Ashborn
- HP
- 4
- Defense
- 12
- AR
- 0
- Mettle
- 0
Attacks
| Attack | Pool | WR | Tempo | Qualities | Notes |
|---|---|---|---|---|---|
| Flay | 4 | 2 | 4 | — | On Crit: destroy 1 point of target's AR (armor shredded by grit). |
Traits
- Swarm: Low HP but very high Defense — they are made of air and sand. Area-effect attacks (Scatter, Blast, Cone) deal normal damage. Single-target attacks have their damage reduced by 3.
- Reform: Returns 1d6 minutes after being destroyed unless killed by water or Psionic attack. The sand simply gathers again.
- Dust Form: Immune to Bleeding, Grapple, and Knockdown. Takes ×2 damage from Water (a canteen deals 4 damage; immersion destroys instantly).
- Storm-Bound: Ashborn cannot exist without wind. In still air (indoors, calm days), they collapse within 1d6 minutes.
Dust-spirits that coalesce during sandstorms in the Scorchveil, spinning into vaguely humanoid shapes of whirling grit and debris. They are not ghosts — they are the Current given form through friction and fury, temporary constructs that exist only as long as the wind sustains them.

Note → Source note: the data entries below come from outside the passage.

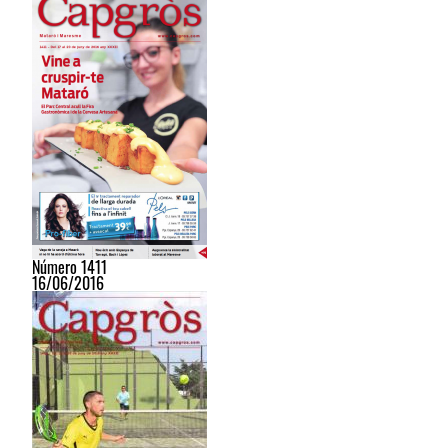
Número 1411
16/06/2016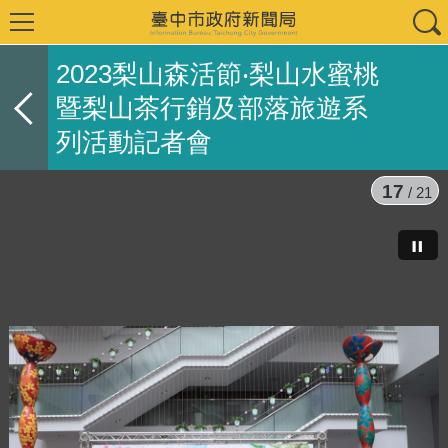
2023梨山森活節‧梨山水蜜桃
暨梨山茶行銷及部落旅遊系
列活動記者會
17
/ 21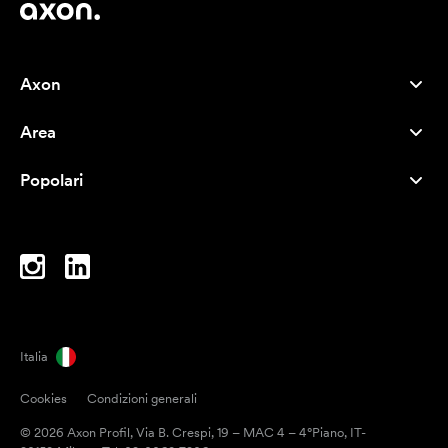
Axon
Servizio clienti
Area
Chi siamo
Novità
Careers
Popolari
I più venduti
Penne
Sostenibilità
Marchi
Shopper
Ispirazione
Blocchi per appunti
A-Z
Borse porta PC
Caramelle
Italia
Magneti
Cookies
Condizioni generali
Tazze
© 2026 Axon Profil, Via B. Crespi, 19 – MAC 4 – 4°Piano, IT-
Ombrelli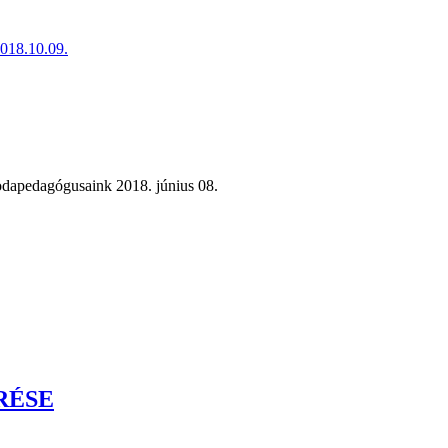
018.10.09.
odapedagógusaink 2018. június 08.
RÉSE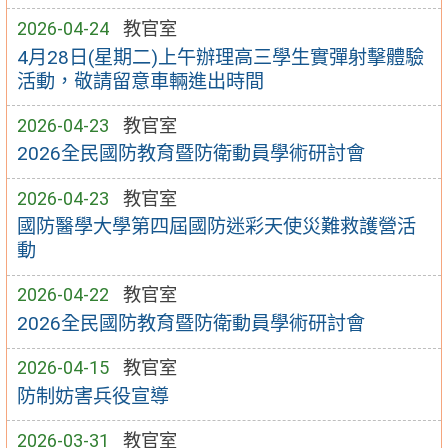
2026-04-24
教官室
4月28日(星期二)上午辦理高三學生實彈射擊體驗
活動，敬請留意車輛進出時間
2026-04-23
教官室
2026全民國防教育暨防衛動員學術研討會
2026-04-23
教官室
國防醫學大學第四屆國防迷彩天使災難救護營活
動
2026-04-22
教官室
2026全民國防教育暨防衛動員學術研討會
2026-04-15
教官室
防制妨害兵役宣導
2026-03-31
教官室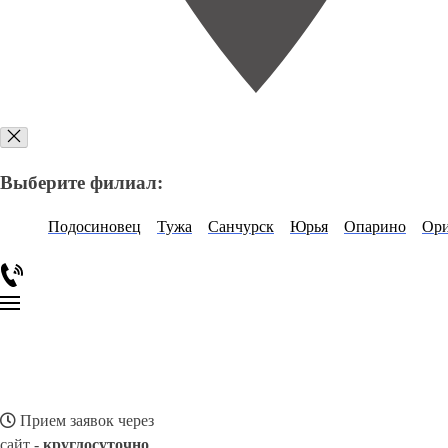
Выберите филиал:
Подосиновец
Тужа
Санчурск
Юрья
Опарино
Ор
Прием заявок через
сайт -
круглосуточно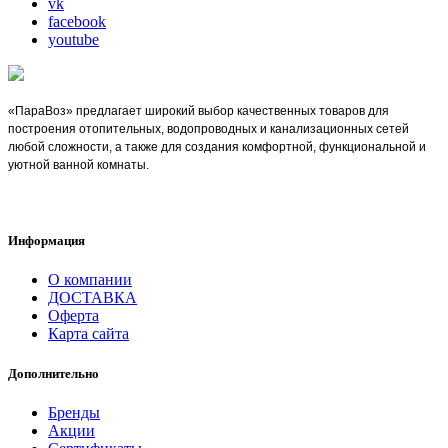
vk
facebook
youtube
«ПараВоз» предлагает широкий выбор качественных товаров для
построения отопительных, водопроводных и канализационных сетей
любой сложности, а также для создания комфортной, функциональной и
уютной ванной комнаты.
Информация
О компании
ДОСТАВКА
Оферта
Карта сайта
Дополнительно
Бренды
Акции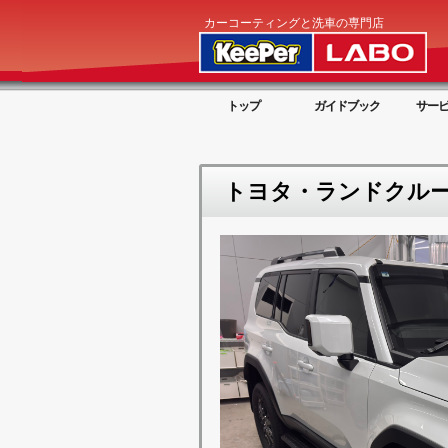
カーコーティングと洗車の専門店
トップ
ガイドブック
サー
トヨタ・ランドクルーザ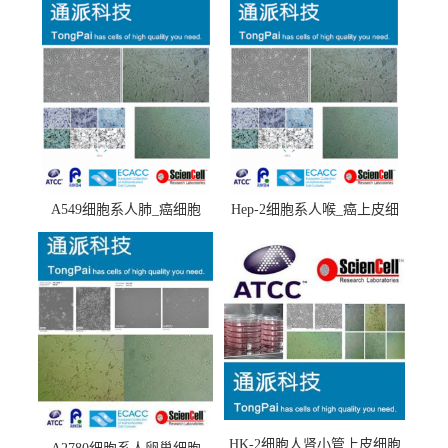
A549细胞系人肺_癌细胞
Hep-2细胞系人喉_癌上皮细
(A549细胞)
胞(Hep-2细胞)
HK-2细胞人肾小管上皮细胞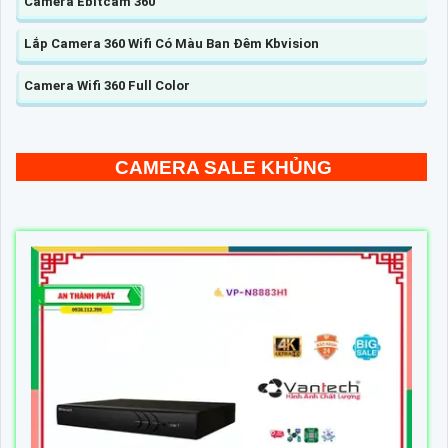
Camera Ebitcam 360
Lắp Camera 360 Wifi Có Màu Ban Đêm Kbvision
Camera Wifi 360 Full Color
CAMERA SALE KHỦNG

Ashborn are fast, erratic, and almost impossible to see during a storm. They strip flesh from bone with grinding spirals of sand — a death that is as slow as it is inevitable unless you can disperse them first. Water is their great weakness. A full canteen thrown at an Ashborn collapses it instantly — but on the Scorchveil, water is life, and spending it on a dust-ghost is a terrible trade.

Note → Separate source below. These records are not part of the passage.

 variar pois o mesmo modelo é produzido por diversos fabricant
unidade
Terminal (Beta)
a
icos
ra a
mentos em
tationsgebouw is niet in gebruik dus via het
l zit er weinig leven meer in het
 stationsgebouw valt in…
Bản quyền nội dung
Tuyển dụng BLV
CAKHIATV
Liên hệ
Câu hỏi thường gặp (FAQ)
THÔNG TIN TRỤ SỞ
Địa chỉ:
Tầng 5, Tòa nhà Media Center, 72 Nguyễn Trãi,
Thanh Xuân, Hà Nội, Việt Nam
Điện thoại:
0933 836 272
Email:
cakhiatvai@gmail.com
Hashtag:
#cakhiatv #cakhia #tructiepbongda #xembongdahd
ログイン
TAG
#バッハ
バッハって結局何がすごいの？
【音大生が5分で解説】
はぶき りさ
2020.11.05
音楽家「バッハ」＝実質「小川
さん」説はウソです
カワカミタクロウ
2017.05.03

Speed 10. Classified as Minion (Swarm) — see Swarm trait.
Tactics
Swarm the weakest or most encumbered target — the one carrying the water, the one in heavy armor. Ignore during sandstorms (they’re everywhere and undifferentiated from the wind). The GM should describe the wind becoming hostile rather than clearly defined enemies appearing.
Encounter Design
Ashborn work best as environmental hazards during travel, not stand-up fights. The party hears the storm coming. Do they shelter and lose time, or push through and fight the wind itself?